*** Supplied records Section Begins ***

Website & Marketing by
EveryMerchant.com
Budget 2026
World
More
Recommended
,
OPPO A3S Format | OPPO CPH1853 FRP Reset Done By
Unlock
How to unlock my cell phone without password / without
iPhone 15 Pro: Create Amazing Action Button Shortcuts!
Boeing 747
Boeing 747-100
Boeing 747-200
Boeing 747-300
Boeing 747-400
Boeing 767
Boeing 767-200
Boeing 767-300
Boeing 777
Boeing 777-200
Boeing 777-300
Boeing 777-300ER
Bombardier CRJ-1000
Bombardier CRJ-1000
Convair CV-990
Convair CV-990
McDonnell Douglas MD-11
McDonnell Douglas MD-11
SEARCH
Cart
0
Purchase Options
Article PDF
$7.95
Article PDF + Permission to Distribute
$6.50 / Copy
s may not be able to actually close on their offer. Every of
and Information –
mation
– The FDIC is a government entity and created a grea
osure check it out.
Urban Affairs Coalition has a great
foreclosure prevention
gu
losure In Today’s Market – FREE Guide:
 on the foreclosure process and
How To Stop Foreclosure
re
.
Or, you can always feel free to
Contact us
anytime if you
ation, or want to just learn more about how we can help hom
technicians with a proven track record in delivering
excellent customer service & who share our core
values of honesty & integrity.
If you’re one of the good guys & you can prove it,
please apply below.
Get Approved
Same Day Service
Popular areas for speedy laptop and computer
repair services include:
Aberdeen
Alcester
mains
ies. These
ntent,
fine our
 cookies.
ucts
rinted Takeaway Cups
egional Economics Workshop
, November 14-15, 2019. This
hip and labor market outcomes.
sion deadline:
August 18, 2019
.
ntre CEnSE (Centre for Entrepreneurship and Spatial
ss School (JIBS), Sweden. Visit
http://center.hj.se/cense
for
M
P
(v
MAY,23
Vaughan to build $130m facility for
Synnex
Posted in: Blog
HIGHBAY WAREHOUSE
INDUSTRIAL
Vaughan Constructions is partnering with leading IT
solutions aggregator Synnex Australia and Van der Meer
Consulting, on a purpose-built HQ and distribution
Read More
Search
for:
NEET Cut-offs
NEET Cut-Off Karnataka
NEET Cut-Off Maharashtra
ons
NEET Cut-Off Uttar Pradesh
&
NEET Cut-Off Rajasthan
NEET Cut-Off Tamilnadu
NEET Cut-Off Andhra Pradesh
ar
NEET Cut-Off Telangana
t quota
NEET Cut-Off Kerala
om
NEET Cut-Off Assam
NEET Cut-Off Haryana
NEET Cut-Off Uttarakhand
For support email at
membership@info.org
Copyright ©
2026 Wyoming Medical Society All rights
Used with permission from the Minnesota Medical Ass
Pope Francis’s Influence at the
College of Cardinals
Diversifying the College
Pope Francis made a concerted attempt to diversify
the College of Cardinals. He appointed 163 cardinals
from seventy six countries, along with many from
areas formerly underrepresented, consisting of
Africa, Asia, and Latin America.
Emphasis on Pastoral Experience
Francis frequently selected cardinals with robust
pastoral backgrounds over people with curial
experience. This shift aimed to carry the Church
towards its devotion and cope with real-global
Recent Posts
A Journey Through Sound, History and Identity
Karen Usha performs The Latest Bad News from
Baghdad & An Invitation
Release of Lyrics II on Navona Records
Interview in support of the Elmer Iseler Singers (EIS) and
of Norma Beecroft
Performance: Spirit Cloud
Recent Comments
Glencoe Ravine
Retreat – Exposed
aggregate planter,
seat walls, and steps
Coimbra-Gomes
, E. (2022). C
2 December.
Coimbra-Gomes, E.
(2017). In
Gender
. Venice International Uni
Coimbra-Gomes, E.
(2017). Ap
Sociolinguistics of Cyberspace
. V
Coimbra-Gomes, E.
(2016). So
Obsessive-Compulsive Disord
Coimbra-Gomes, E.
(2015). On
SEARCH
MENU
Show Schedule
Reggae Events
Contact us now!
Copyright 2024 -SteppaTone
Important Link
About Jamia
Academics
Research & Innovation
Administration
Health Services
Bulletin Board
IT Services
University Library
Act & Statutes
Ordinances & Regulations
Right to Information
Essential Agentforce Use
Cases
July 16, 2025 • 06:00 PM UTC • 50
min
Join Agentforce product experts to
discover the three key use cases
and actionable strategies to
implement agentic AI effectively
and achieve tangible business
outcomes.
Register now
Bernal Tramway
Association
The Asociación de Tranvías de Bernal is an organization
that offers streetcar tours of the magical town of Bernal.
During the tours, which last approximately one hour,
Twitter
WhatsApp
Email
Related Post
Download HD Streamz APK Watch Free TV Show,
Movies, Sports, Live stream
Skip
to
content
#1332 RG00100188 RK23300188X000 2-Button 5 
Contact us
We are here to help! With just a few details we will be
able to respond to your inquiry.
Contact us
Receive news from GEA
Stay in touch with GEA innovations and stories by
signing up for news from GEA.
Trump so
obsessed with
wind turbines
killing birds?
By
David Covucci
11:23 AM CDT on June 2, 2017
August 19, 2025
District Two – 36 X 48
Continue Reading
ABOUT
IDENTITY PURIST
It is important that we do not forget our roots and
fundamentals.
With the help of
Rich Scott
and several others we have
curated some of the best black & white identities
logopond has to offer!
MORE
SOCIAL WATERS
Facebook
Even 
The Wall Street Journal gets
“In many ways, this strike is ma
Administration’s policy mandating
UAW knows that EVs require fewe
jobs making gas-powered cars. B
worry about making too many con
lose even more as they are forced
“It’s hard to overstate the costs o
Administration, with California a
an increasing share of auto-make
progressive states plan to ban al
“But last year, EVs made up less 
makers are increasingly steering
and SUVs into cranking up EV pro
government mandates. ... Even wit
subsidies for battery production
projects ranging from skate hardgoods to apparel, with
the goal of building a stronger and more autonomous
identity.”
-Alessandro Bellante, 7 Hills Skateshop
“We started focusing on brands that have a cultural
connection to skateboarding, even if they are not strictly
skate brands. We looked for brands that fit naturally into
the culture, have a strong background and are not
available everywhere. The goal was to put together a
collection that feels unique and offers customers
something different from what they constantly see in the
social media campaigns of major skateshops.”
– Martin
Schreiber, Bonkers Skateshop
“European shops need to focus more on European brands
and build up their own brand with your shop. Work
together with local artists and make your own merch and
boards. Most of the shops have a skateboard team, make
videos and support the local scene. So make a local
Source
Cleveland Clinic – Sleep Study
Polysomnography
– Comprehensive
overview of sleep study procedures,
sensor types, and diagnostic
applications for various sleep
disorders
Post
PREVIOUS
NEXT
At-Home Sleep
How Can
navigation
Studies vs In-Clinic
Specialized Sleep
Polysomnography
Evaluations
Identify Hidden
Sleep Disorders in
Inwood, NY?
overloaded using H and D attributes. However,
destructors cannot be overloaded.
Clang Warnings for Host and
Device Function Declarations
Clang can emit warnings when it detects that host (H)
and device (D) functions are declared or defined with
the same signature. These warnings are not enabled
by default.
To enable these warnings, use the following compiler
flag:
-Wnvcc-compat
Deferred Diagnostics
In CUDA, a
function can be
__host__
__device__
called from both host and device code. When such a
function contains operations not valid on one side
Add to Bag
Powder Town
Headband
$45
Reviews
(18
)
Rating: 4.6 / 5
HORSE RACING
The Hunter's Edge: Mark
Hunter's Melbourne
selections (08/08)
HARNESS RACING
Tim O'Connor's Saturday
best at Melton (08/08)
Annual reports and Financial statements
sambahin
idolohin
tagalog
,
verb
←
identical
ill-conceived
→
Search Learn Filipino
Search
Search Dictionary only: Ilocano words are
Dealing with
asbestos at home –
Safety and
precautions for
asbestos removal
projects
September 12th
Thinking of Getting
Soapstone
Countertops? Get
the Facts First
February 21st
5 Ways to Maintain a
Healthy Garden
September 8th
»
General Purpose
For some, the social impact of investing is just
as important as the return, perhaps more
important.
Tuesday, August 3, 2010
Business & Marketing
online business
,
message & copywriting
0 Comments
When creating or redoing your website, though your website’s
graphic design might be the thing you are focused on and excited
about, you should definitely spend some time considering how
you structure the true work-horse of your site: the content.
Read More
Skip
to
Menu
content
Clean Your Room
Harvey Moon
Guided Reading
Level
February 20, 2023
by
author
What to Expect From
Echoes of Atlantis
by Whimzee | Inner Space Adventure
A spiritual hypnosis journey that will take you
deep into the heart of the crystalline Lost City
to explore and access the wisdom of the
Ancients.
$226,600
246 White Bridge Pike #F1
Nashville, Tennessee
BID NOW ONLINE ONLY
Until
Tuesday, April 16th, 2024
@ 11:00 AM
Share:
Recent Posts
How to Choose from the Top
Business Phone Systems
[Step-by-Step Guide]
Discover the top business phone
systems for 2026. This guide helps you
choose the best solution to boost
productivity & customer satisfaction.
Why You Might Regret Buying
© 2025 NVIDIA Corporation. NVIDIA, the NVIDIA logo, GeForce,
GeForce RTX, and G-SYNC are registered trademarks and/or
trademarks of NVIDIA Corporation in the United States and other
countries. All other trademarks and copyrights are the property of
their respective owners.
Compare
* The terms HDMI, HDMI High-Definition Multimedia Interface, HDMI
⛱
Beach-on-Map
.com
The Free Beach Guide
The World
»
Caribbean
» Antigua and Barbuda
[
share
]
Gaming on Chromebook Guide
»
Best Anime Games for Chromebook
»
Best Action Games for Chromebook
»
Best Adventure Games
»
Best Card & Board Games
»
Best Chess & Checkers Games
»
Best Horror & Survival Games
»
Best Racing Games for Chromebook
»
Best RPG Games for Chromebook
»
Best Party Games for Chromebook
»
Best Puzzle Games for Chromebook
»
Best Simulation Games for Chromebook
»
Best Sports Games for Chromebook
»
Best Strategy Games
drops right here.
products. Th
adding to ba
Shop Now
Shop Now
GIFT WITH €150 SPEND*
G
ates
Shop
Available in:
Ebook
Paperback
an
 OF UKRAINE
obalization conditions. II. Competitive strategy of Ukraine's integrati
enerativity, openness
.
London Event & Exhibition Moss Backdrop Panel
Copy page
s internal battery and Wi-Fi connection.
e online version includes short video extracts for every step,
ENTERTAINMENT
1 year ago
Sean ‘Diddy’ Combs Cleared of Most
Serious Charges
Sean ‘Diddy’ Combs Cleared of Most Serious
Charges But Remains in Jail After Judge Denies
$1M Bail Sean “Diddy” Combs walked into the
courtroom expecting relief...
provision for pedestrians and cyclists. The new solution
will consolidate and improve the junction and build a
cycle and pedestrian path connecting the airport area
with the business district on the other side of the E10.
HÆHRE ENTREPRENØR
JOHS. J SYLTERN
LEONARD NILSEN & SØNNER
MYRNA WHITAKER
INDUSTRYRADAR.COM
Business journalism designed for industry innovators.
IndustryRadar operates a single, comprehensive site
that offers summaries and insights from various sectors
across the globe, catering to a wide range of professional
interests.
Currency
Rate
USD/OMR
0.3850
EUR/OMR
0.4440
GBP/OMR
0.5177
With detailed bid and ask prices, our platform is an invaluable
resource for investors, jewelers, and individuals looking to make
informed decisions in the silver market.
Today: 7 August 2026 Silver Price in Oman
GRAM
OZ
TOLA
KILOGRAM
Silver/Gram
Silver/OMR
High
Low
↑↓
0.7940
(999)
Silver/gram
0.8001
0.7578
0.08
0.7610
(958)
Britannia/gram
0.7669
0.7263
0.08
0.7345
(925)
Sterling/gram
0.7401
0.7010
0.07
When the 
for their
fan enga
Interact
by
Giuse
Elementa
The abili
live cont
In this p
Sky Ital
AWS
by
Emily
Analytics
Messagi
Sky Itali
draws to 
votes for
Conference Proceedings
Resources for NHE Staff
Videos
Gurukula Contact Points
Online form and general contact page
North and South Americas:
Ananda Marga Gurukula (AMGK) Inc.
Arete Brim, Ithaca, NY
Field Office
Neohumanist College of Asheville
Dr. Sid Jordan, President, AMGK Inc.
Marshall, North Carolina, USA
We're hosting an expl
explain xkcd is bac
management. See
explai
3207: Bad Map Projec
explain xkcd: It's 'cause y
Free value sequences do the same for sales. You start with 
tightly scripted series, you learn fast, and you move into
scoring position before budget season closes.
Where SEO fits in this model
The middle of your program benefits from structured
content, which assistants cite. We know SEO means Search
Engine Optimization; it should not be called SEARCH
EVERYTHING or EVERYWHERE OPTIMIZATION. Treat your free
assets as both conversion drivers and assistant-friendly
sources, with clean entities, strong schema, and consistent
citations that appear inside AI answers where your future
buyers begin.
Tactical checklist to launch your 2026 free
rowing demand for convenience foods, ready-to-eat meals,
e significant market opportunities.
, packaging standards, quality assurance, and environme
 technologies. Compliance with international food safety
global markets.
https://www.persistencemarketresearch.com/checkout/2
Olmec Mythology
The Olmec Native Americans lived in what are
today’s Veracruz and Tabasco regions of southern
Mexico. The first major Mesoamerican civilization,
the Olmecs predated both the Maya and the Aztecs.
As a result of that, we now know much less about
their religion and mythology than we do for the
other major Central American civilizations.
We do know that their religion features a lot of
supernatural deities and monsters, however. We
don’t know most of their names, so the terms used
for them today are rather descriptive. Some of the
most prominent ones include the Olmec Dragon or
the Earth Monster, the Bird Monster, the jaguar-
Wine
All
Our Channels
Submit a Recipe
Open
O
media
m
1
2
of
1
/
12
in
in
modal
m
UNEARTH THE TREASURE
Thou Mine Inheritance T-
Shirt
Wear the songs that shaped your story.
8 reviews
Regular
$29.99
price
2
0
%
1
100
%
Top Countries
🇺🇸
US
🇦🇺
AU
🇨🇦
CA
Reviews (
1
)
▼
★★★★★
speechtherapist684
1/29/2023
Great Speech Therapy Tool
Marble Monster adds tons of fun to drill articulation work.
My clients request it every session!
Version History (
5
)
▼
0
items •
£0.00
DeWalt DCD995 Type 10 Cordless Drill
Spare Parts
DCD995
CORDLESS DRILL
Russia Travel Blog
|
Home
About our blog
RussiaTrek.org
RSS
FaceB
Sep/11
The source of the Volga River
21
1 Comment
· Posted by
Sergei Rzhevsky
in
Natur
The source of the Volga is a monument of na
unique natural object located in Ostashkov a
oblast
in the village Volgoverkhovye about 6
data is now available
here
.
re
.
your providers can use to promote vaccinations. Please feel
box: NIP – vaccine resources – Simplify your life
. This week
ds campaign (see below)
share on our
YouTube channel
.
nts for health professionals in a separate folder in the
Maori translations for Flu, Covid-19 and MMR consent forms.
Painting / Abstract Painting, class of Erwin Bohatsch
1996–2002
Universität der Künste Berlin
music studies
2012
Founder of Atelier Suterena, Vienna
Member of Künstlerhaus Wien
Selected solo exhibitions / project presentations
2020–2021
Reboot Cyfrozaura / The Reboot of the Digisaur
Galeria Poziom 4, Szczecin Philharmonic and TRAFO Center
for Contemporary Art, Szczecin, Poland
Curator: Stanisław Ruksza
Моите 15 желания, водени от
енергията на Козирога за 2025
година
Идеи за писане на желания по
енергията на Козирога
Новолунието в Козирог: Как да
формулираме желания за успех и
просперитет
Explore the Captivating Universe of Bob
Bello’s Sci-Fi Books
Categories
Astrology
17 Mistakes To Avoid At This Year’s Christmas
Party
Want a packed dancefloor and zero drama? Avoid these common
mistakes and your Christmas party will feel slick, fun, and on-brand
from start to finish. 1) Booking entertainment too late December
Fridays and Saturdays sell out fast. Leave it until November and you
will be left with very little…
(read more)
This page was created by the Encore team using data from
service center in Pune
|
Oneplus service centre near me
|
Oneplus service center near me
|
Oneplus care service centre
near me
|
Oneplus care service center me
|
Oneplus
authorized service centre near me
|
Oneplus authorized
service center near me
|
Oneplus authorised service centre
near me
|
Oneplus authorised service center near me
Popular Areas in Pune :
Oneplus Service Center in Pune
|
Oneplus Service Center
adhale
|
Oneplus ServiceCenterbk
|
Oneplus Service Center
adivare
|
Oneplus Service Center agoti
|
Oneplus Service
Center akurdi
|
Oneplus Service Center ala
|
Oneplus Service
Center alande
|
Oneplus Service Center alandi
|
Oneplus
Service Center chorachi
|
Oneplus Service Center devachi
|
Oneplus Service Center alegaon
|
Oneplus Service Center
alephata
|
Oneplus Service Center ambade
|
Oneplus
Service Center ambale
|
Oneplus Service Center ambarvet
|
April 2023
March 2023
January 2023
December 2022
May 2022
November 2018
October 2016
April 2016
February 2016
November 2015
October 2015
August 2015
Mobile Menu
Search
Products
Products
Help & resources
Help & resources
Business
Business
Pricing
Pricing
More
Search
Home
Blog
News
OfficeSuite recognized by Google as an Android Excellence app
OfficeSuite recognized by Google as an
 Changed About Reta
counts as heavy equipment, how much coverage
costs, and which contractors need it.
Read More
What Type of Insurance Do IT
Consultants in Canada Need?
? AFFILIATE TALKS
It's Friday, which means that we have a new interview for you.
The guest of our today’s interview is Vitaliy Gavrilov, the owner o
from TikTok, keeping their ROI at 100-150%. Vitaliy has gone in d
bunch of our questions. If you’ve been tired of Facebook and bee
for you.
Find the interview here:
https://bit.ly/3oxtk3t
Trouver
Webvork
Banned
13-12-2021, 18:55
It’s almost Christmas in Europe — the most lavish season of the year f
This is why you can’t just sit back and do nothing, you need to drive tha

*** Supplied records Section Ends ***

= Task statement =
After locating the line above that contains "Find the interview", write out that line and every later one exactly, through the last line of the material, and nothing else.

= Solved problem =
Find the interview here:
https://bit.ly/3oxtk3t
Trouver
Webvork
Banned
13-12-2021, 18:55
It’s almost Christmas in Europe — the most lavish season of the year f
This is why you can’t just sit back and do nothing, you need to drive tha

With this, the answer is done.